Wij, kinderen van het internet

Er is waarschijnlijk geen ander woord dat zo vaak misbruikt is door de media als ‘generatie’. Ik heb een keer geprobeerd om de ‘generaties’ te tellen die de afgelopen tien jaar zijn uitgeroepen, sinds de uitvinding van de ‘Generatie Niks’; ik geloof dat het er minimaal twaalf waren. Ze hadden één ding gemeen: ze bestonden alleen op papier. De realiteit heeft ons nooit voorzien van een tastbare, betekenisvolle, onvergetelijke impuls, een gezamenlijke ervaring die ons voor altijd zou scheiden van de generaties voor ons. We waren er naar op zoek, maar in plaats daarvan kwam de verandering ongemerkt, met kabeltelevisie, mobiele telefoons, en vooral: het Internet. Pas vandaag de dag kunnen we echt begrijpen hoeveel er de afgelopen vijftien jaar veranderd is.
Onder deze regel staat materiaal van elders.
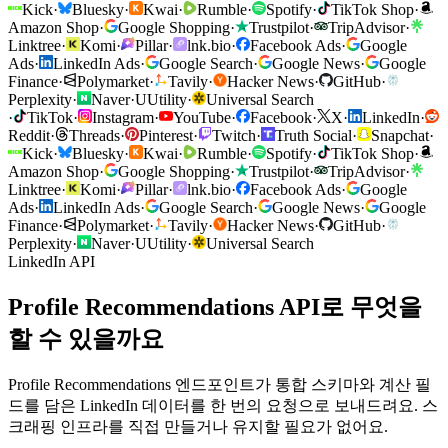
Kick
·
Bluesky
·
Kwai
·
Rumble
·
Spotify
·
TikTok Shop
·
Amazon Shop
·
Google Shopping
·
Trustpilot
·
TripAdvisor
·
Linktree
·
Komi
·
Pillar
·
lnk.bio
·
Facebook Ads
·
Google
Ads
·
LinkedIn Ads
·
Google Search
·
Google News
·
Google
Finance
·
Polymarket
·
Tavily
·
Hacker News
·
GitHub
·
Perplexity
·
Naver
·
U
Utility
·
Universal Search
·
TikTok
·
Instagram
·
YouTube
·
Facebook
·
X
·
LinkedIn
·
Reddit
·
Threads
·
Pinterest
·
Twitch
·
Truth Social
·
Snapchat
·
Kick
·
Bluesky
·
Kwai
·
Rumble
·
Spotify
·
TikTok Shop
·
Amazon Shop
·
Google Shopping
·
Trustpilot
·
TripAdvisor
·
Linktree
·
Komi
·
Pillar
·
lnk.bio
·
Facebook Ads
·
Google
Ads
·
LinkedIn Ads
·
Google Search
·
Google News
·
Google
Finance
·
Polymarket
·
Tavily
·
Hacker News
·
GitHub
·
Perplexity
·
Naver
·
U
Utility
·
Universal Search
LinkedIn API
Profile Recommendations API로 무엇을
할 수 있을까요
Profile Recommendations 엔드포인트가 통합 스키마와 계산 필
드를 담은 LinkedIn 데이터를 한 번의 요청으로 보내드려요. 스
크래핑 인프라를 직접 만들거나 유지할 필요가 없어요.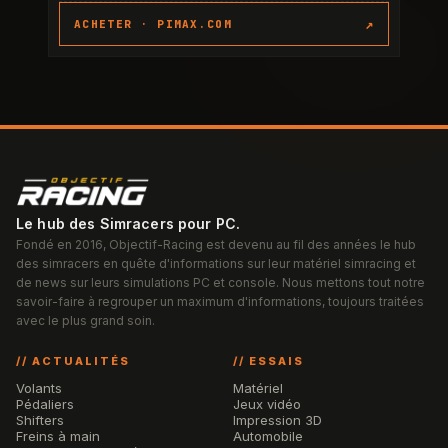
↗
ACHETER ·
PIMAX.COM
Le hub des Simracers pour PC.
Fondé en 2016, Objectif-Racing est devenu au fil des années le hub
des simracers en quête d'informations sur leur matériel simracing et
de news sur leurs simulations PC et console. Nous mettons tout notre
savoir-faire à regrouper un maximum d'informations, toujours traitées
avec le plus grand soin.
// ACTUALITÉS
// ESSAIS
Volants
Matériel
Pédaliers
Jeux vidéo
Shifters
Impression 3D
Freins à main
Automobile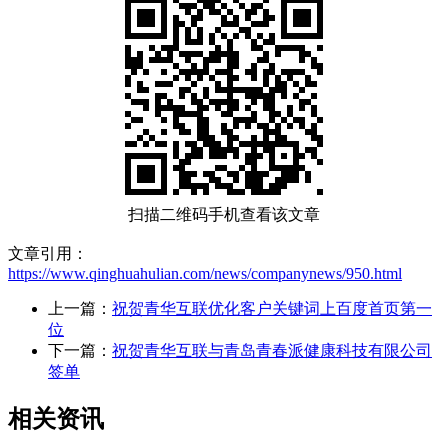
扫描二维码手机查看该文章
文章引用：
https://www.qinghuahulian.com/news/companynews/950.html
上一篇：
祝贺青华互联优化客户关键词上百度首页第一
位
下一篇：
祝贺青华互联与青岛青春派健康科技有限公司
签单
相关资讯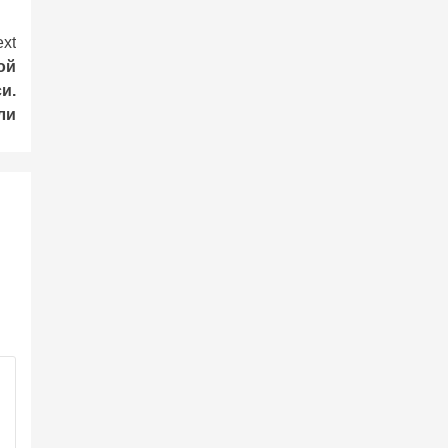
xt
ой
и.
ли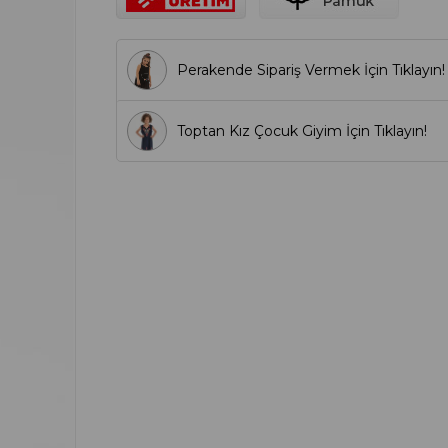
Perakende Sipariş Vermek İçin Tıklayın!
Toptan Kız Çocuk Giyim İçin Tıklayın!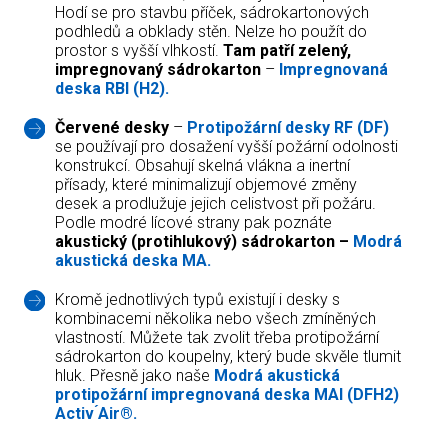
Hodí se pro stavbu příček, sádrokartonových
podhledů a obklady stěn. Nelze ho použít do
prostor s vyšší vlhkostí.
Tam patří zelený,
impregnovaný sádrokarton
–
Impregnovaná
deska RBI (H2).
Červené desky
–
Protipožární desky RF (DF)
se používají pro dosažení vyšší požární odolnosti
konstrukcí. Obsahují skelná vlákna a inertní
přísady, které minimalizují objemové změny
desek a prodlužuje jejich celistvost při požáru.
Podle modré lícové strany pak poznáte
akustický (protihlukový) sádrokarton –
Modrá
akustická deska MA.
Kromě jednotlivých typů existují i desky s
kombinacemi několika nebo všech zmíněných
vlastností. Můžete tak zvolit třeba protipožární
sádrokarton do koupelny, který bude skvěle tlumit
hluk. Přesně jako naše
Modrá akustická
protipožární impregnovaná deska MAI (DFH2)
Activ ́Air®.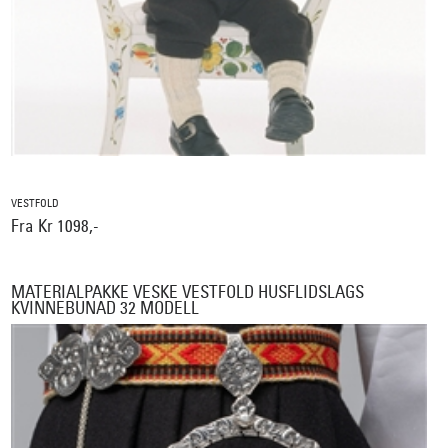
VESTFOLD
Fra Kr 1098,-
MATERIALPAKKE VESKE VESTFOLD HUSFLIDSLAGS
KVINNEBUNAD 32 MODELL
Wij, de kinderen van het netwerk; wij, die zijn opgegroeid met het Internet en op het Internet, zijn een generatie die op een wat bijzondere manier aan de criteria voor die term voldoet. We hebben geen impuls vanuit de werkelijkheid meegekregen, maar meer een metamorfose van die werkelijkheid zelf. Wat ons verbindt is geen gezamenlijke, beperkte culturele context, maar het geloof dat we die context zelf kunnen definiëren en dat die een gevolg is van vrije keuze.
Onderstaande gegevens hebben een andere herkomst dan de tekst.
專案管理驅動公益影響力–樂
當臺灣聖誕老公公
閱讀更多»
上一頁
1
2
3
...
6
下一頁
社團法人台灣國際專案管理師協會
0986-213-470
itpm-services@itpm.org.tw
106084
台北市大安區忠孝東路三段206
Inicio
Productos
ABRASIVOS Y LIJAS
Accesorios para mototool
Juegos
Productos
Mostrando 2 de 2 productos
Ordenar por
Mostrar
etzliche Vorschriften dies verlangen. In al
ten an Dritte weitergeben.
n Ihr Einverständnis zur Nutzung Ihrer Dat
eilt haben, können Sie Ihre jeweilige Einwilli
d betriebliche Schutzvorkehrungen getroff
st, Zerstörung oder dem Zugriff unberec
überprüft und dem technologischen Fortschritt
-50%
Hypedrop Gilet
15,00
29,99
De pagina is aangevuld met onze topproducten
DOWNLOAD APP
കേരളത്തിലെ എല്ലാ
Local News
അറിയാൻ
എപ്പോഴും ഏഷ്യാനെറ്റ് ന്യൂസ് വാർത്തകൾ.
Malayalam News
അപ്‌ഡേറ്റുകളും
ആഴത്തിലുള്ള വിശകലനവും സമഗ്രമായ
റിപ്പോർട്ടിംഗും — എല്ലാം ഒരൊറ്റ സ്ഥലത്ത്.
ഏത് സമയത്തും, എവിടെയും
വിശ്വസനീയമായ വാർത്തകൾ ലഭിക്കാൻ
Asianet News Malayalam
Terwijl ik dit schrijf ben ik me ervan bewust dat ik het woord ‘wij’ misbruik, omdat onze ‘wij’ fluctuerend, afwijkend en vaag is, en volgens oude maatstaven: tijdelijk. Als ik ‘wij’ zeg, betekent dat ‘veel van ons’ of ‘sommigen van ons’. Als ik zeg ‘wij zijn’, betekent dat: ‘vaak zijn wij’. Ik zeg alleen maar ‘wij’ om het mogelijk te maken om over ons allemaal te spreken.

Een.

Wij zijn opgegroeid met het Internet en op het Internet. Dat is wat ons anders maakt: dat is wat het cruciale, en vanuit jullie gezichtspunt: verrassende, verschil maakt: wij ‘surfen’ niet, en het Internet is voor ons geen ‘plek’ of ‘virtuele ruimte’. Het Internet is voor ons niet iets dat buiten de werkelijkheid ligt, maar maakt er onderdeel van uit: een onzichtbare, maar altijd aanwezige laag, verweven met de fysieke omgeving. Wij maken geen gebruik van het Internet, wij leven op en met het Internet. Als we onze bildungsroman aan je moesten voorlezen, zouden we kunnen zeggen dat er een internetaspect was aan elke ervaring die ons gevormd heeft. We hebben vrienden en vijanden gemaakt online, we hebben onze proefwerken voorbereid online, we hebben feesten en studiesessies gepland online, we zijn online verliefd geworden en hebben het online ook weer uitgemaakt. Het Web is voor ons geen technologie die we moesten leren of die we in de vingers hebben moeten krijgen. Het Web is een proces dat continu plaatsvindt en dat continu, voor onze ogen, verandert; met ons en door ons. Technologieën verschijnen en verdwijnen vervolgens weer in de periferie, websites worden gebouwd, bloeien en komen te overlijden, maar het Web gaat door, omdat wij het Web vormen; wij, communicerend met elkaar op een manier die voor ons heel normaal is, intenser en efficiënter dan ooit tevoren in de geschiedenis van de mensheid.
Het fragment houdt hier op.